This is one of the New York Times writing rules.I don't know exactly what “zombie nouns” and verbs mean here. Can someone give some examples?
Rule 6: Write With Non-Zombie Nouns and Verbs
Delve into Strunk and White’s fourth style reminder “Write with nouns and verbs” by reading about what Helen Sword calls “Zombie Nouns”:
Nouns formed from other parts of speech are called nominalizations. Academics love them; so do lawyers, bureaucrats and business writers. I call them “zombie nouns” because they cannibalize active verbs, suck the lifeblood from adjectives and substitute abstract entities for human beings.

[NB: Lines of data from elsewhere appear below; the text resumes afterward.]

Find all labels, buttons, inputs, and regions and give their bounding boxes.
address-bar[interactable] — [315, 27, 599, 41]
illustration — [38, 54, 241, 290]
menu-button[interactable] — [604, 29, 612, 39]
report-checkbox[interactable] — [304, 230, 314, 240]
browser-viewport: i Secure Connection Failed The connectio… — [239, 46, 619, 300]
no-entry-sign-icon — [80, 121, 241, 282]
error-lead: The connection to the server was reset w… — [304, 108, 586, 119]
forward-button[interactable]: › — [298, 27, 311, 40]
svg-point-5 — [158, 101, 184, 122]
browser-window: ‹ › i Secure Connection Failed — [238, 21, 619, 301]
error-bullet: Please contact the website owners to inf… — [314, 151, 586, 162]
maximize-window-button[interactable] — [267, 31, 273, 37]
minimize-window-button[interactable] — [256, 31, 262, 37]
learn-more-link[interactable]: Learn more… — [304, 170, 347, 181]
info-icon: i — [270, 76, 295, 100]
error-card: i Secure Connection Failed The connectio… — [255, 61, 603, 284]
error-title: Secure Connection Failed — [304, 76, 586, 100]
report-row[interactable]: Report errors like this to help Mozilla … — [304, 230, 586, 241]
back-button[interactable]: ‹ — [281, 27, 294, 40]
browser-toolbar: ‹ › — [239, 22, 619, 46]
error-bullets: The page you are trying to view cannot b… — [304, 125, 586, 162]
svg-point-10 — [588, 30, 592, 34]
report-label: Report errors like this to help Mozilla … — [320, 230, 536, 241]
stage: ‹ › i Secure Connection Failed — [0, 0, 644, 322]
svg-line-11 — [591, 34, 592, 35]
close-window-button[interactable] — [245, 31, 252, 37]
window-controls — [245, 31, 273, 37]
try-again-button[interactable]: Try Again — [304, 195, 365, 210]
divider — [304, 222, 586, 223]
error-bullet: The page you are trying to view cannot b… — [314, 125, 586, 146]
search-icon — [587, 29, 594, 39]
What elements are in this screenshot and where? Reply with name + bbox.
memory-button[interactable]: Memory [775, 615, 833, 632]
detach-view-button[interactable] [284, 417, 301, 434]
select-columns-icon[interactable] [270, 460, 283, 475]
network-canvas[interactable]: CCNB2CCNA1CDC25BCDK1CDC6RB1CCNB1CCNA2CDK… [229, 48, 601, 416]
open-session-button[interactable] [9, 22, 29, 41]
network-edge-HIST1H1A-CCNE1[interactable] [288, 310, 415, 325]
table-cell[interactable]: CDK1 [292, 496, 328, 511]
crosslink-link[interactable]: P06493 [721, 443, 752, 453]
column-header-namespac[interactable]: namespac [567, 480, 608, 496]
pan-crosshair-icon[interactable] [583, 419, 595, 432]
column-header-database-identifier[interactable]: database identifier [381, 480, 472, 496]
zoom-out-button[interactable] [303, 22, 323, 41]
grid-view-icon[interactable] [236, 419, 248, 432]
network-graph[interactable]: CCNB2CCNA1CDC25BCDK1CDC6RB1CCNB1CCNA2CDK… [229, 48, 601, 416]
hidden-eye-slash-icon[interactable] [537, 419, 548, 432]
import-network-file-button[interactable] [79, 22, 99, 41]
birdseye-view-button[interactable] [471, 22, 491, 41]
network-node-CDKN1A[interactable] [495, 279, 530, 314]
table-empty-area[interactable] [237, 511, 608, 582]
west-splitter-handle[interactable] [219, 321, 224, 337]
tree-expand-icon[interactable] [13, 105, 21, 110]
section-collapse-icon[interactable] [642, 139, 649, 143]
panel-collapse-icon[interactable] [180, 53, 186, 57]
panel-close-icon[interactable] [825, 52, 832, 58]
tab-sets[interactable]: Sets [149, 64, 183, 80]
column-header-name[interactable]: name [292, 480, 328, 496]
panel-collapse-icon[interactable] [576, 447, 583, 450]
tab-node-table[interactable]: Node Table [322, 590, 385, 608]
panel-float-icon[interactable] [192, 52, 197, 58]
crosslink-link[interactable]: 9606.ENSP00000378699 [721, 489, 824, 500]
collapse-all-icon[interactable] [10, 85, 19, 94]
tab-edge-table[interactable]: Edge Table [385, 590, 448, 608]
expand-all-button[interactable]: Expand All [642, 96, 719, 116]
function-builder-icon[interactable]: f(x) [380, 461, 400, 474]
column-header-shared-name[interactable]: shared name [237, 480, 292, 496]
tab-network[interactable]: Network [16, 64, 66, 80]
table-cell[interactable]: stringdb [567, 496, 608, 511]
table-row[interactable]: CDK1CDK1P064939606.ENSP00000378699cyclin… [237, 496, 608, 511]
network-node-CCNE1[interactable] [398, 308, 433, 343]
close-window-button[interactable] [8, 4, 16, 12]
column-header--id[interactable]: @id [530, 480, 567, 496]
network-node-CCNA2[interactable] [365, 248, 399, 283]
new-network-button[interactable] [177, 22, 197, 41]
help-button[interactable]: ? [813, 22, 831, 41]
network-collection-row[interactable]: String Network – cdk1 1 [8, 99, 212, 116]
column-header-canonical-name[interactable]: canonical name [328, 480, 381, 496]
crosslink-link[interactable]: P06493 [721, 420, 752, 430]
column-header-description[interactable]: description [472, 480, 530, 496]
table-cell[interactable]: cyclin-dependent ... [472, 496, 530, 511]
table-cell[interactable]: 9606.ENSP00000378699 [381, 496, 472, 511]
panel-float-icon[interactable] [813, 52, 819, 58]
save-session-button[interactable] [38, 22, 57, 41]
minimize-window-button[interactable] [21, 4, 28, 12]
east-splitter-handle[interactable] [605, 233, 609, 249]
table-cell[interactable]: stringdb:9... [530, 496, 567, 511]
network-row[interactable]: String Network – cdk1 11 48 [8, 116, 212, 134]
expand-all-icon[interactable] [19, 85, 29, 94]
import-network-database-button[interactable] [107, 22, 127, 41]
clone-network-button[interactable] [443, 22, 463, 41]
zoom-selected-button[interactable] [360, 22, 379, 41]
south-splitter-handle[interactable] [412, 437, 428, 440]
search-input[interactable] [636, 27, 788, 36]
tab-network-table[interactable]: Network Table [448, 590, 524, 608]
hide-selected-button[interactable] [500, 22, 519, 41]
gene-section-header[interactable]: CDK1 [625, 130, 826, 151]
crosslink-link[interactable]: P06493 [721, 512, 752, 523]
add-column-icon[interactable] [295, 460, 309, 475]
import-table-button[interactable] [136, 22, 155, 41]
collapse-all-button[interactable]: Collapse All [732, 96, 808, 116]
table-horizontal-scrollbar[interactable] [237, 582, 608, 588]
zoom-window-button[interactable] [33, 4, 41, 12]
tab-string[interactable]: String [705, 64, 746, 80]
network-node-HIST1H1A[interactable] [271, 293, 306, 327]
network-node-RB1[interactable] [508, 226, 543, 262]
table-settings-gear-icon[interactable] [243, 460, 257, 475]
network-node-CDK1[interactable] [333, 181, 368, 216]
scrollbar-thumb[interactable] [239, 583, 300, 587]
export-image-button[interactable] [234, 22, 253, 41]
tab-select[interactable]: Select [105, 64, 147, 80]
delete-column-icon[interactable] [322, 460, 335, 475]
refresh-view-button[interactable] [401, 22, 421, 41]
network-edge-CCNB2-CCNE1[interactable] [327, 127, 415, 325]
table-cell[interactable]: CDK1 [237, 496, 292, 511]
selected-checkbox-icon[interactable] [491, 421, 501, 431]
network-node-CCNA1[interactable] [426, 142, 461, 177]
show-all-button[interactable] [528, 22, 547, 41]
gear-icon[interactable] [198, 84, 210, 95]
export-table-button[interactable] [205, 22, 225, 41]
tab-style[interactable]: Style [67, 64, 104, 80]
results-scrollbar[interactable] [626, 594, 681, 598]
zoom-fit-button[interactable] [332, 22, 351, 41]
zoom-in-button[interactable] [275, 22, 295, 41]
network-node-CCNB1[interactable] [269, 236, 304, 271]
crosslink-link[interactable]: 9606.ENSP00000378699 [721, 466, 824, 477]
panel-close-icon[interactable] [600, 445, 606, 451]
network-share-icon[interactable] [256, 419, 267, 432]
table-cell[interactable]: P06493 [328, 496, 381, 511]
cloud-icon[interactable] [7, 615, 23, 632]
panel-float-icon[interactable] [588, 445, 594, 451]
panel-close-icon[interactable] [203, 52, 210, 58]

Fight those nasty zombie nouns with vivacious verbs.
Answer
The New York Times article from which you quoted offers several examples and a definition:
Take an adjective (implacable) or a verb (calibrate) or even another noun (crony) and add a suffix like ity, tion or ism. You’ve created a new noun: implacability, calibration, cronyism. Sounds impressive, right?

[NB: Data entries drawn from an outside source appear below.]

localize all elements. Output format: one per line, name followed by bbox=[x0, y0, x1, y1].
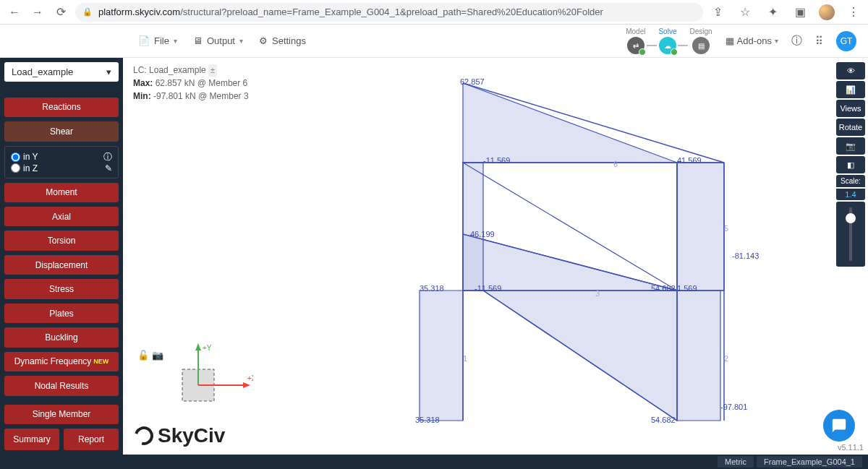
workflow-stepper: Model ⇄ Solve ☁ Design ▤ bbox=[626, 27, 712, 54]
logo: SkyCiv bbox=[135, 424, 225, 447]
logo-text: SkyCiv bbox=[158, 424, 225, 447]
btn-moment[interactable]: Moment bbox=[4, 183, 119, 202]
view-mode-icons[interactable]: 🔓 📷 bbox=[137, 350, 163, 361]
url-text: platform.skyciv.com/structural?preload_n… bbox=[98, 7, 603, 17]
shear-options: in Y ⓘ in Z ✎ bbox=[4, 146, 119, 178]
profile-avatar[interactable] bbox=[819, 4, 835, 20]
tool-camera[interactable]: 📷 bbox=[836, 137, 865, 155]
menu-settings-label: Settings bbox=[272, 35, 306, 46]
panel-icon[interactable]: ▣ bbox=[791, 5, 809, 19]
btn-report[interactable]: Report bbox=[64, 429, 119, 450]
right-toolbar: 👁 📊 Views Rotate 📷 ◧ Scale: 1.4 bbox=[836, 62, 865, 267]
user-badge[interactable]: GT bbox=[836, 31, 856, 51]
load-case-label: Load_example bbox=[12, 66, 73, 77]
share-icon[interactable]: ⇪ bbox=[709, 5, 726, 19]
workflow-model[interactable]: Model ⇄ bbox=[626, 27, 645, 54]
version-label: v5.11.1 bbox=[838, 443, 864, 452]
axes-indicator: +Y +X bbox=[166, 343, 253, 411]
svg-marker-21 bbox=[243, 382, 250, 388]
load-case-dropdown[interactable]: Load_example▾ bbox=[4, 62, 119, 82]
radio-in-z[interactable]: in Z bbox=[11, 163, 38, 173]
addons-menu[interactable]: ▦ Add-ons bbox=[726, 35, 778, 46]
sidebar: Load_example▾ Reactions Shear in Y ⓘ in … bbox=[0, 58, 123, 455]
menu-file[interactable]: 📄 File bbox=[138, 35, 177, 46]
workflow-solve[interactable]: Solve ☁ bbox=[658, 27, 676, 54]
addons-label: Add-ons bbox=[737, 35, 772, 46]
extension-icon[interactable]: ✦ bbox=[764, 5, 781, 19]
btn-torsion[interactable]: Torsion bbox=[4, 231, 119, 250]
btn-buckling[interactable]: Buckling bbox=[4, 327, 119, 347]
monitor-icon: 🖥 bbox=[193, 35, 203, 46]
tool-eye[interactable]: 👁 bbox=[836, 62, 865, 79]
info-icon[interactable]: ⓘ bbox=[103, 151, 112, 163]
browser-reload[interactable]: ⟳ bbox=[52, 5, 69, 19]
scale-value: 1.4 bbox=[836, 189, 865, 200]
svg-marker-0 bbox=[420, 291, 463, 421]
new-badge: NEW bbox=[93, 358, 109, 365]
menu-output[interactable]: 🖥 Output bbox=[193, 35, 243, 46]
svg-marker-2 bbox=[463, 291, 677, 421]
status-file[interactable]: Frame_Example_G004_1 bbox=[757, 456, 862, 468]
btn-single-member[interactable]: Single Member bbox=[4, 405, 119, 424]
lock-icon: 🔒 bbox=[82, 7, 93, 17]
status-units[interactable]: Metric bbox=[718, 456, 754, 468]
statusbar: Metric Frame_Example_G004_1 bbox=[0, 455, 868, 469]
radio-in-y[interactable]: in Y bbox=[11, 152, 38, 162]
logo-icon bbox=[131, 423, 157, 449]
btn-shear[interactable]: Shear bbox=[4, 121, 119, 141]
btn-nodal[interactable]: Nodal Results bbox=[4, 376, 119, 395]
kebab-icon[interactable]: ⋮ bbox=[845, 5, 862, 19]
star-icon[interactable]: ☆ bbox=[736, 5, 754, 19]
tool-views[interactable]: Views bbox=[836, 100, 865, 117]
btn-displacement[interactable]: Displacement bbox=[4, 255, 119, 275]
browser-back[interactable]: ← bbox=[6, 6, 23, 19]
grid-icon: ▦ bbox=[726, 35, 734, 46]
workflow-design[interactable]: Design ▤ bbox=[689, 27, 712, 54]
brush-icon[interactable]: ✎ bbox=[105, 163, 112, 173]
gear-icon: ⚙ bbox=[259, 35, 268, 46]
svg-marker-1 bbox=[677, 291, 720, 421]
apps-icon[interactable]: ⠿ bbox=[815, 35, 823, 48]
btn-axial[interactable]: Axial bbox=[4, 207, 119, 226]
btn-reactions[interactable]: Reactions bbox=[4, 98, 119, 117]
svg-marker-18 bbox=[195, 343, 201, 350]
scale-slider[interactable] bbox=[836, 202, 865, 267]
btn-dynamic[interactable]: Dynamic FrequencyNEW bbox=[4, 352, 119, 371]
btn-stress[interactable]: Stress bbox=[4, 279, 119, 298]
chat-button[interactable] bbox=[823, 410, 855, 442]
url-bar[interactable]: 🔒 platform.skyciv.com/structural?preload… bbox=[75, 3, 703, 22]
menu-settings[interactable]: ⚙ Settings bbox=[259, 35, 306, 46]
tool-chart[interactable]: 📊 bbox=[836, 81, 865, 98]
canvas[interactable]: LC: Load_example ± Max: 62.857 kN @ Memb… bbox=[123, 58, 868, 455]
svg-marker-5 bbox=[677, 163, 724, 291]
menu-file-label: File bbox=[154, 35, 169, 46]
svg-text:+X: +X bbox=[247, 374, 253, 382]
help-icon[interactable]: ⓘ bbox=[791, 34, 802, 48]
btn-summary[interactable]: Summary bbox=[4, 429, 59, 450]
file-icon: 📄 bbox=[138, 35, 150, 46]
scale-label: Scale: bbox=[836, 175, 865, 187]
browser-forward[interactable]: → bbox=[29, 6, 46, 19]
svg-text:+Y: +Y bbox=[203, 344, 212, 352]
tool-cube[interactable]: ◧ bbox=[836, 156, 865, 173]
svg-marker-4 bbox=[463, 163, 483, 291]
menu-output-label: Output bbox=[207, 35, 235, 46]
tool-rotate[interactable]: Rotate bbox=[836, 119, 865, 136]
btn-plates[interactable]: Plates bbox=[4, 304, 119, 323]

What the writer is saying is that these so-called "zombie nouns" are overcomplicated and take away from language (in the writer's opinion). They specifically focus on the fact that they take away from verb usage. Another example from that article:
Zombie nouns do their worst damage when they gather in jargon-generating packs and infect every noun, verb and adjective in sight: globe becomes global becomes globalize becomes globalization. The grandfather of all nominalizations, antidisestablishmentarianism, potentially contains at least two verbs, three adjectives and six other nouns.